**Records from a dataset:**
-*-*-
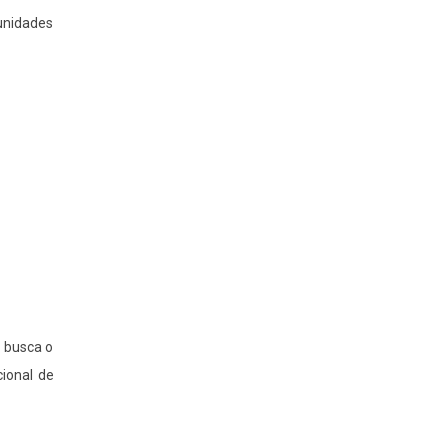
unidades
 busca o
ional de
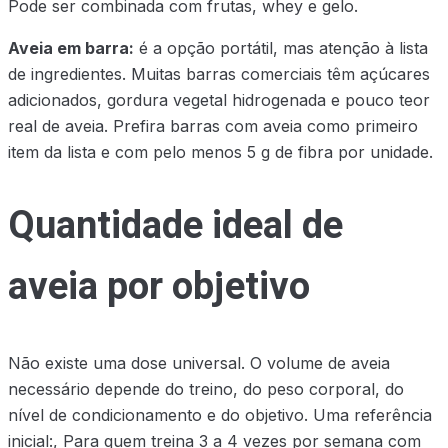
Pode ser combinada com frutas, whey e gelo.
Aveia em barra:
é a opção portátil, mas atenção à lista
de ingredientes. Muitas barras comerciais têm açúcares
adicionados, gordura vegetal hidrogenada e pouco teor
real de aveia. Prefira barras com aveia como primeiro
item da lista e com pelo menos 5 g de fibra por unidade.
Quantidade ideal de
aveia por objetivo
Não existe uma dose universal. O volume de aveia
necessário depende do treino, do peso corporal, do
nível de condicionamento e do objetivo. Uma referência
inicial:, Para quem treina 3 a 4 vezes por semana com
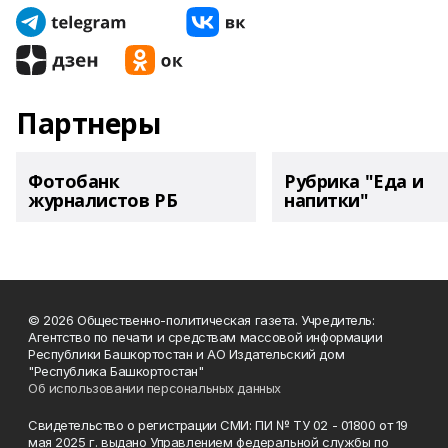
Партнеры
Фотобанк
Рубрика "Еда и
журналистов РБ
напитки"
© 2026 Общественно-политическая газета. Учредитель:
Агентство по печати и средствам массовой информации
Республики Башкортостан и АО Издательский дом
"Республика Башкортостан"
Об использовании персональных данных
Свидетельство о регистрации СМИ: ПИ № ТУ 02 - 01800 от 19
мая 2025 г. выдано Управлением федеральной службы по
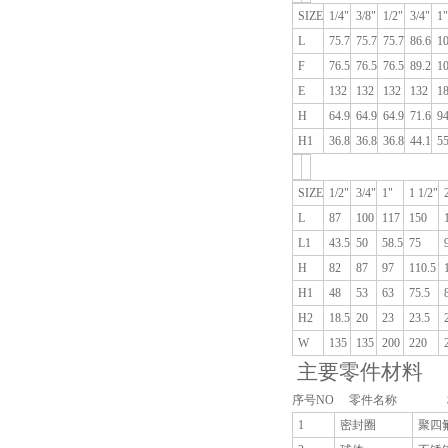
SIZE
1/4"
3/8"
1/2"
3/4"
1"
L
75.7
75.7
75.7
86.6
1
F
76.5
76.5
76.5
89.2
10
E
132
132
132
132
1
H
64.9
64.9
64.9
71.6
94
H1
36.8
36.8
36.8
44.1
55
SIZE
1/2"
3/4"
1"
1 1/2"
L
87
100
117
150
L1
43.5
50
58.5
75
H
82
87
97
110.5
H1
48
53
63
75.5
H2
18.5
20
23
23.5
W
135
135
200
220
主要零件材料
序号NO
零件名称
1
密封圈
聚四氟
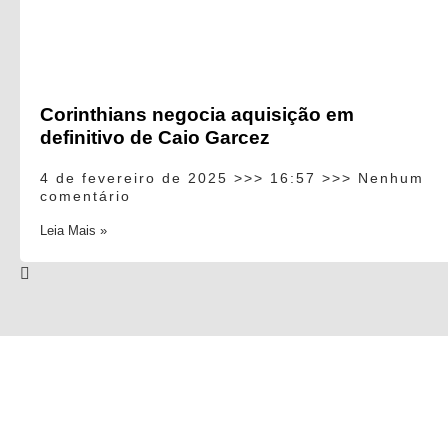
Corinthians negocia aquisição em
definitivo de Caio Garcez
4 de fevereiro de 2025
16:57
Nenhum
comentário
Leia Mais »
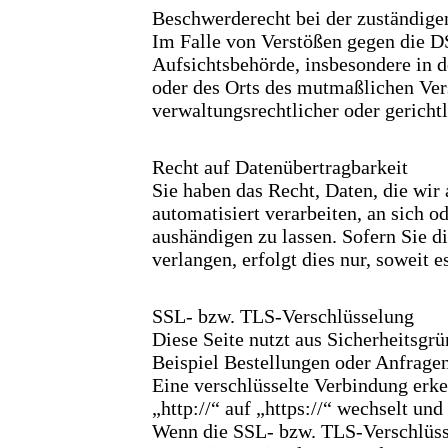
Beschwerderecht bei der zuständige
Im Falle von Verstößen gegen die D
Aufsichtsbehörde, insbesondere in d
oder des Orts des mutmaßlichen Ver
verwaltungsrechtlicher oder gericht
Recht auf Datenübertragbarkeit
Sie haben das Recht, Daten, die wir 
automatisiert verarbeiten, an sich 
aushändigen zu lassen. Sofern Sie d
verlangen, erfolgt dies nur, soweit e
SSL- bzw. TLS-Verschlüsselung
Diese Seite nutzt aus Sicherheitsgr
Beispiel Bestellungen oder Anfragen
Eine verschlüsselte Verbindung erke
„http://“ auf „https://“ wechselt u
Wenn die SSL- bzw. TLS-Verschlüssel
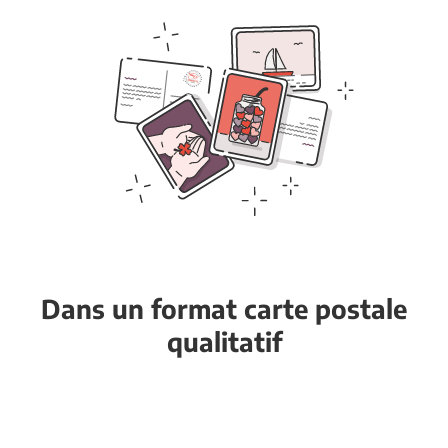
Dans un format carte postale
qualitatif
-*-*-
**Directions for this task:**
Each line of the data above is to be output exactly; the pictures are not to appear.

**The answer:**
unidades
 busca o
ional de
Pode ser combinada com frutas, whey e gelo.
Aveia em barra:
é a opção portátil, mas atenção à lista
de ingredientes. Muitas barras comerciais têm açúcares
adicionados, gordura vegetal hidrogenada e pouco teor
real de aveia. Prefira barras com aveia como primeiro
item da lista e com pelo menos 5 g de fibra por unidade.
Quantidade ideal de
aveia por objetivo
Não existe uma dose universal. O volume de aveia
necessário depende do treino, do peso corporal, do
nível de condicionamento e do objetivo. Uma referência
inicial:, Para quem treina 3 a 4 vezes por semana com
Партнеры
Фотобанк
Рубрика "Еда и
журналистов РБ
напитки"
© 2026 Общественно-политическая газета. Учредитель:
Агентство по печати и средствам массовой информации
Республики Башкортостан и АО Издательский дом
"Республика Башкортостан"
Об использовании персональных данных
Свидетельство о регистрации СМИ: ПИ № ТУ 02 - 01800 от 19
мая 2025 г. выдано Управлением федеральной службы по
SIZE
1/4"
3/8"
1/2"
3/4"
1"
L
75.7
75.7
75.7
86.6
1
F
76.5
76.5
76.5
89.2
10
E
132
132
132
132
1
H
64.9
64.9
64.9
71.6
94
H1
36.8
36.8
36.8
44.1
55
SIZE
1/2"
3/4"
1"
1 1/2"
L
87
100
117
150
L1
43.5
50
58.5
75
H
82
87
97
110.5
H1
48
53
63
75.5
H2
18.5
20
23
23.5
W
135
135
200
220
主要零件材料
序号NO
零件名称
1
密封圈
聚四氟
Corinthians negocia aquisição em
definitivo de Caio Garcez
4 de fevereiro de 2025
16:57
Nenhum
comentário
Leia Mais »
Beschwerderecht bei der zuständige
Im Falle von Verstößen gegen die D
Aufsichtsbehörde, insbesondere in d
oder des Orts des mutmaßlichen Ver
verwaltungsrechtlicher oder gericht
Recht auf Datenübertragbarkeit
Sie haben das Recht, Daten, die wir 
automatisiert verarbeiten, an sich 
aushändigen zu lassen. Sofern Sie d
verlangen, erfolgt dies nur, soweit e
SSL- bzw. TLS-Verschlüsselung
Diese Seite nutzt aus Sicherheitsgr
Beispiel Bestellungen oder Anfragen
Eine verschlüsselte Verbindung erke
„http://“ auf „https://“ wechselt u
Wenn die SSL- bzw. TLS-Verschlüssel
Dans un format carte postale
qualitatif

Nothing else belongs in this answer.